The trial judge refused to redact this sentence on the theory that it was relevant to an understanding of the context of

[226 NJSuper Page 429]

defendant's request for immunity in the next sentence of the letter. We disagree. We are satisfied that defendant's reference to his involvement in other robberies could have been redacted without impairing the jury's understanding of the letter. Therefore, the trial judge's refusal to redact this sentence violated Rule 55.

However, this error was not sufficiently prejudicial to require a reversal of defendant's conviction. There was overwhelming evidence of defendant's guilt, including Ms. Johnson's identification of several items found in defendant's car as instrumentalities of the crime, the firm identification of defendant as a participant in the Westfield robbery and the use in that robbery of a disguise similar to the one used in the Irvington crime, and defendant's January 25, 1984 letter which admitted involvement in the crime. Under these circumstances, we are unable to conclude that there is any reasonable possibility that the failure to redact the single objectionable sentence of defendant's letter of January 25, 1987 "led the jury to a result it otherwise might not have reached." State v. Macon, 57 N.J. 325, 336 (1971); see State v. La Porte, 62 N.J. 312, 317-319 (1973); State v. Lynch, 177 N.J. Super. 107, 116 (App.Div.1981), certif. den. 87 N.J. 347 (1981); State v. Neff, 67 N.J. Super. 213, 218-220 (App.Div.1961).


Defendant makes the following additional arguments:

(1) The trial court erred in permitting the State to present expert testimony that blood found near the scene of the crime had the same characteristics as defendant's blood, because there was no evidence that the white perpetrator lost blood at the scene of the crime and the test results were inconclusive.

(2) The Prosecutor exceeded the bounds of fair comment in his opening statement by attempting to instill a fear for their own safety in the members of the jury.

(3) The court erred by allowing the police composite artist to give opinion testimony to the effect that the beard, mustache and wig admitted into evidence

[226 NJSuper Page 430]

compared favorably to the description of those items given by witnesses to the crime.

(4) The trial court erred in denying defendant's motion to suppress the evidence found in his apartment because the affidavit submitted in support of the application for a search warrant failed to establish probable cause.

(5) The prosecutor's comment during summation which implied that the State could not compel defendant to testify infringed upon defendant's privilege against self-incrimination.
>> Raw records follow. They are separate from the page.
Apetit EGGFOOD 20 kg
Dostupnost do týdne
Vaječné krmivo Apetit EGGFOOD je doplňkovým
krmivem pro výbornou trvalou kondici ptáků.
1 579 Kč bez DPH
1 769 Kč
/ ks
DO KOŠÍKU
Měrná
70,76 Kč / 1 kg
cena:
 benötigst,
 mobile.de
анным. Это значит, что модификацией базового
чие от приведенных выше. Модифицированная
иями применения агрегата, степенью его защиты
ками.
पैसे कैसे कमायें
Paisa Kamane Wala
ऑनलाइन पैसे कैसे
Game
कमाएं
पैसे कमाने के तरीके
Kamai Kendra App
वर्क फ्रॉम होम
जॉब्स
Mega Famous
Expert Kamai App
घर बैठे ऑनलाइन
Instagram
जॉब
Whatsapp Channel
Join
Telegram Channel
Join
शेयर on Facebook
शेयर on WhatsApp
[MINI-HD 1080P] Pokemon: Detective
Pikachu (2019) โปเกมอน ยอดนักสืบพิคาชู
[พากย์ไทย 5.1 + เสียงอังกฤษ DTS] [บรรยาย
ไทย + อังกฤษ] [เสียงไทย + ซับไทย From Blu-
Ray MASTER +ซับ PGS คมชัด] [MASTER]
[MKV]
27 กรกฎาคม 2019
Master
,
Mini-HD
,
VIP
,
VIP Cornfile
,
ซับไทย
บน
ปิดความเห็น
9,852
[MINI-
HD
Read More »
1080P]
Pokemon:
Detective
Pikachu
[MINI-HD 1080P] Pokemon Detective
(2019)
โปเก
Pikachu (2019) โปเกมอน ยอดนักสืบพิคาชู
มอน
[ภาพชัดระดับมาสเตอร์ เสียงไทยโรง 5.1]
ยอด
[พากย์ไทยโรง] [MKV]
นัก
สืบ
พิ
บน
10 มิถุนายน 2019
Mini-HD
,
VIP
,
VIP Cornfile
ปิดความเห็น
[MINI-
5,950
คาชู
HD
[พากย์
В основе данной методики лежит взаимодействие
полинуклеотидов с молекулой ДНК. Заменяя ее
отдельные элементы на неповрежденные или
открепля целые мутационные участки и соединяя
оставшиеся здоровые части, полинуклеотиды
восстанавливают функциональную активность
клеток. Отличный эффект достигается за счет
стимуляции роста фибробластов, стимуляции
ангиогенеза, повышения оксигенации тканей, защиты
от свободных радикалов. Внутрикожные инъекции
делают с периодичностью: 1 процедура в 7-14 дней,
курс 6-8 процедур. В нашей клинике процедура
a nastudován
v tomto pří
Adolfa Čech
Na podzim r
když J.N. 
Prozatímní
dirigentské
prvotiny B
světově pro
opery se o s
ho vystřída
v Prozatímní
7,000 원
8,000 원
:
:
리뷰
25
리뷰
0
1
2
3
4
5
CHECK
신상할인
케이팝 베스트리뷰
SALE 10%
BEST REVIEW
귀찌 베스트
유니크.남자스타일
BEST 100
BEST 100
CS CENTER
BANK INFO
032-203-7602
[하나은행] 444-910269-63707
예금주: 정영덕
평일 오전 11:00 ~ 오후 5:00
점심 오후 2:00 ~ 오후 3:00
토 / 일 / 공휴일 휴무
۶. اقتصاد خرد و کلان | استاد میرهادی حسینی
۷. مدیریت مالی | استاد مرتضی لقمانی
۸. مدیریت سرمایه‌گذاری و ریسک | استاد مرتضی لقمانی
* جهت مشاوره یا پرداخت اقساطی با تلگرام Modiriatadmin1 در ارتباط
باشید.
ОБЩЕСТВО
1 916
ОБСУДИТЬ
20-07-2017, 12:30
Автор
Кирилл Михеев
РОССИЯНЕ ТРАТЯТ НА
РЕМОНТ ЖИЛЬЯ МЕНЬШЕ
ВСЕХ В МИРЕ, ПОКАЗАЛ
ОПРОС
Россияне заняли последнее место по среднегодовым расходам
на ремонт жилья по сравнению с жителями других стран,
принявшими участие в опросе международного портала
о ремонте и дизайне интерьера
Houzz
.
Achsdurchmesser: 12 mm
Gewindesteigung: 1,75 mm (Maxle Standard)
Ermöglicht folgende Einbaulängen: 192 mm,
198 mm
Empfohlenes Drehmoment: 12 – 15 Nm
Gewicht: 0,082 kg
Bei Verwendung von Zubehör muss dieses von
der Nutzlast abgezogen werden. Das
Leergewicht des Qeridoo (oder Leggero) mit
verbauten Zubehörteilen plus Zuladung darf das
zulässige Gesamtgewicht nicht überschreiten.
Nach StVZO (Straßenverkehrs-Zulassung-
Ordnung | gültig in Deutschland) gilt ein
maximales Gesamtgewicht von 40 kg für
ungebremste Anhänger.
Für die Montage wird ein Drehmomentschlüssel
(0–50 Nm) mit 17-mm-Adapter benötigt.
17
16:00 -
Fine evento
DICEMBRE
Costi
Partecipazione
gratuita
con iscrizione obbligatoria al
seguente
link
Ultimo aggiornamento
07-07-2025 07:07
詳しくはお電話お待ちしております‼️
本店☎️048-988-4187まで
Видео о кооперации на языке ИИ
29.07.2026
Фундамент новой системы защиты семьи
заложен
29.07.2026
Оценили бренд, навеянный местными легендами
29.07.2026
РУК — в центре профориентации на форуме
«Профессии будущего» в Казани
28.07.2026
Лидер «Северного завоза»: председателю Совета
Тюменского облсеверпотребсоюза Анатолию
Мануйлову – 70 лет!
These arguments are clearly without merit and do not require extended discussion. R. 2:11-3(e)(2). However, we make the following brief comments. The police's observations of a trail of blood on the stairway leading from the victim's apartment to an outside door of the building provided an adequate foundation for an inference that one of the perpetrators had lost blood. Although the blood analysis testing only showed a statistical probability that defendant was one of the participants in the crime, it had sufficient probative value to justify its admission into evidence. See State v. Beard, 16 N.J. 50, 58-59 (1954); State v. Kelly, 207 N.J. Super. 114, 121-124 (App.Div.1986). The parts of the prosecutor's opening statement objected to by defendant were improper, but "we cannot say that the challenged remarks, in the entire context of the trial, constituted plain error." State v. Hipplewith, 33 N.J. 300, 314 (1960). It was within the discretion of the trial judge to allow the police composite artist to compare the beard and mustache drawn on his composite sketch with the beard and mustache found in defendant's car as an aid to the jury in viewing his composite sketch and assessing its evidential value. We affirm the denial of defendant's motion to suppress substantially for the reasons expressed in the motion judge's oral opinion of December 23, 1983. Finally, we are satisfied that the prosecutor's statement in summation, made in response to defense counsel's summation, that the State had no obligation to call defendant as a witness, did not constitute a comment upon defendant's failure to take the witness stand.

Accordingly, we affirm the judgment of conviction.